Today, the high school where I teach had an “environmental awareness” seminar. I walked in during the middle, so I did not catch the woman’s name. The kids said that she had worked with Al Gore, and that many of her slides were similar to those in the movie. I tried to keep quiet, but when she started saying that the seas were going to rise by 20 feet (she even said that 40 feet was a possibility), I said that the consensus was 20 centimeters. She also explained away all the scientists who disagree with her on global warming by saying they were paid for by energy companies, just as the tobacco companies paid scientists to deny a link between smoking and cancer.

The kids did not like her very much. I think she went over the way the movie “Reefer Madness” went over when it was shown in the 1950’s. When you’re over-the-top with teenagers, they tend to resist.

But maybe her problem was that it’s so bloody cold outside. I looked up the history of heating-degree days for our area, and this page says that normal for 1961-1990 is 4046 per year. According to today’s Washington Post, we are at 3839 for the winter so far (their “normal” is 3874), and the forecast for the next ten days suggests to me that we have a good chance of topping 4046 for the winter before we hit May.

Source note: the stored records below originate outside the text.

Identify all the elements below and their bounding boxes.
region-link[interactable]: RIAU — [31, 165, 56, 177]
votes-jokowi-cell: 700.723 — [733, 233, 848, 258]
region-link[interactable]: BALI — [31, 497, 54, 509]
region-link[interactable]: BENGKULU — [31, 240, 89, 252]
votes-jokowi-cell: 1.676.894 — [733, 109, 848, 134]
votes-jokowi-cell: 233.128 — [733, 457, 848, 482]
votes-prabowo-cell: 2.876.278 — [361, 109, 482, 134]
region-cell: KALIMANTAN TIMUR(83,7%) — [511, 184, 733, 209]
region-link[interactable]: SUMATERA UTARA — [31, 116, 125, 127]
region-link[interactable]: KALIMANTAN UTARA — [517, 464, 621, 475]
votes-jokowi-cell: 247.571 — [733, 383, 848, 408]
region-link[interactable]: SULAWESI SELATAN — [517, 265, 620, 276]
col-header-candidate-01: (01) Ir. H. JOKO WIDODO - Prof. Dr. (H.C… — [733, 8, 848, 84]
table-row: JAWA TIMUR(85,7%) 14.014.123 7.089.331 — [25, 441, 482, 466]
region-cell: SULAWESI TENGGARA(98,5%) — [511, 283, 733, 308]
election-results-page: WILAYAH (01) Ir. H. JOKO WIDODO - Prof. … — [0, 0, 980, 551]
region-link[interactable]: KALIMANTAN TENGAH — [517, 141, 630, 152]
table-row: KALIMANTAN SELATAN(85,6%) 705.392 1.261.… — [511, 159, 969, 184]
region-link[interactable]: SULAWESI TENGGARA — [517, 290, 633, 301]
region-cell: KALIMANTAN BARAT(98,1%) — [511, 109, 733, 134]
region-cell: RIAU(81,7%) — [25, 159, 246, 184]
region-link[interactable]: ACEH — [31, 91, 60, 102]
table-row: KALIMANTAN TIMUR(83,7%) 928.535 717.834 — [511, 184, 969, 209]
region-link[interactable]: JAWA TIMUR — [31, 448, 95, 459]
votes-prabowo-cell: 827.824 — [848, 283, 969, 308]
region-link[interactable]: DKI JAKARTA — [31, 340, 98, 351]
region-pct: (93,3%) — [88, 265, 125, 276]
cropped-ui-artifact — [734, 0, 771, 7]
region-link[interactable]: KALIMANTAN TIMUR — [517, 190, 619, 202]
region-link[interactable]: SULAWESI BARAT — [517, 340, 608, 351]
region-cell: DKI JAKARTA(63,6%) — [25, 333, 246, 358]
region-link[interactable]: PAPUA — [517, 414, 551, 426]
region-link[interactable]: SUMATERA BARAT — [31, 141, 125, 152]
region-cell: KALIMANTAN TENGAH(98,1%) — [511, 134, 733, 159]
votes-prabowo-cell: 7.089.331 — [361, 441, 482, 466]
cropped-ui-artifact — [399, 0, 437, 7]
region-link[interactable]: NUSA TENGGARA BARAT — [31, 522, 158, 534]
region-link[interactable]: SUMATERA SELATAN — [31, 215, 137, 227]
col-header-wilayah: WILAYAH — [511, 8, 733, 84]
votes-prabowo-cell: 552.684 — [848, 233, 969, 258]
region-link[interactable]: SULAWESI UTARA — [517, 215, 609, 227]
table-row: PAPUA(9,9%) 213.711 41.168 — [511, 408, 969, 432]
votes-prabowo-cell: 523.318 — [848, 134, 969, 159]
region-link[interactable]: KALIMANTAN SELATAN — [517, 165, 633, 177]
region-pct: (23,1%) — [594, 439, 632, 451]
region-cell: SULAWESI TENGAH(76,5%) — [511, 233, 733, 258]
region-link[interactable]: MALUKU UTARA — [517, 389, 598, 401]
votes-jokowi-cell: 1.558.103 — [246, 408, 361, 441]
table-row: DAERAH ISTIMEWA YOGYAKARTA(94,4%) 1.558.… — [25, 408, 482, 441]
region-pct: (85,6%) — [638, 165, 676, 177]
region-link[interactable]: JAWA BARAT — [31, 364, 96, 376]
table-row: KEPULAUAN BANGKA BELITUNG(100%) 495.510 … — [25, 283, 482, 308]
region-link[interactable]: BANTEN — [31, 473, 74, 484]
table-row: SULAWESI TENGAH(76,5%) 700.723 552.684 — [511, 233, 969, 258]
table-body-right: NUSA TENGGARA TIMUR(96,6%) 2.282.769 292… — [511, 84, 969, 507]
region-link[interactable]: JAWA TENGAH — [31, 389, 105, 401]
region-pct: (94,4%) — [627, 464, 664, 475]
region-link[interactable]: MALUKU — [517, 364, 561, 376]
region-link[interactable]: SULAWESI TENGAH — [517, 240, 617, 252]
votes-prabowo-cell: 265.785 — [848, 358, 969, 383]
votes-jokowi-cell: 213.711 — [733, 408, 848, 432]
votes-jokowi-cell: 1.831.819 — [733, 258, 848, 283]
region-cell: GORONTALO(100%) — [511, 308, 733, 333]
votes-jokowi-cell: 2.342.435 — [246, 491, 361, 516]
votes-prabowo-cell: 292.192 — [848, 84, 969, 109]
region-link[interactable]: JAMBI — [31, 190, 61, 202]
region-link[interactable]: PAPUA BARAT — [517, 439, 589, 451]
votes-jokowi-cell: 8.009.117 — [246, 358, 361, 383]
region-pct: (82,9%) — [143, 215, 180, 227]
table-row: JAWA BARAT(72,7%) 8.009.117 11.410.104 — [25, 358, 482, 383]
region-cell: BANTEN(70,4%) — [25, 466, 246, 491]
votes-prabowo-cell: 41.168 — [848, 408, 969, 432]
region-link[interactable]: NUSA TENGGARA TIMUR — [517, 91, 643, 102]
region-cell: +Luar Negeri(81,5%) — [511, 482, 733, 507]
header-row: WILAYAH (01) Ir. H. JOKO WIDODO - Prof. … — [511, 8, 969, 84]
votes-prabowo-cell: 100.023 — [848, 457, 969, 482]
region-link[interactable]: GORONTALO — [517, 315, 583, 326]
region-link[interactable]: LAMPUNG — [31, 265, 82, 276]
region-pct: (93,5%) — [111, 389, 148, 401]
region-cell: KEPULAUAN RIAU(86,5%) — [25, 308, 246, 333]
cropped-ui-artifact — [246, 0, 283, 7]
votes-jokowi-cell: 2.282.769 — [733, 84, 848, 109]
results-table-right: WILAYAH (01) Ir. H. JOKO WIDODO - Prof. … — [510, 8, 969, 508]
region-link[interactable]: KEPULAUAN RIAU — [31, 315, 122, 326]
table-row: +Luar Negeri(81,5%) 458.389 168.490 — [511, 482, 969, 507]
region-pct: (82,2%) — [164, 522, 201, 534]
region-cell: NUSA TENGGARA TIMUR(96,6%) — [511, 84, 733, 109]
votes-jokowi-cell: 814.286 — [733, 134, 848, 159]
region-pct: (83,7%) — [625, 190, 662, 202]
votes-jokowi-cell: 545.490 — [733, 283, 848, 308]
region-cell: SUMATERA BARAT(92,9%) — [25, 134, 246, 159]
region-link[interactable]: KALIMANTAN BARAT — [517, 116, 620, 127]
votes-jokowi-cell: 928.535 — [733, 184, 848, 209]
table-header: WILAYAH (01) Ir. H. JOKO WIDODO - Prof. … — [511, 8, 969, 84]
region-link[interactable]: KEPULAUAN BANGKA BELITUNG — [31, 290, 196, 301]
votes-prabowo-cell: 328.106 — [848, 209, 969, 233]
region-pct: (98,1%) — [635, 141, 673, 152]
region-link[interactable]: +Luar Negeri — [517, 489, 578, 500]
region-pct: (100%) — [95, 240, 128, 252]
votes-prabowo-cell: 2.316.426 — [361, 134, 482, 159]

Using the heating-degree-day metric, it looks like this winter is going to turn out to be close to normal relative to 1961-1990. I know that this is only one part of the world, and this is just one season of one year. But in economics, if we were looking at a recent trend and a number came in way off that trend, that would be considered an interesting data point. If, say, the consumer price index or personal income per capita in the DC area were to come in at the average levels seen in 1961-1990, the economics profession would have some ‘splainin’ to do. We’d wonder what we have to do to our models to make the point fit.

And economics isn’t even a science.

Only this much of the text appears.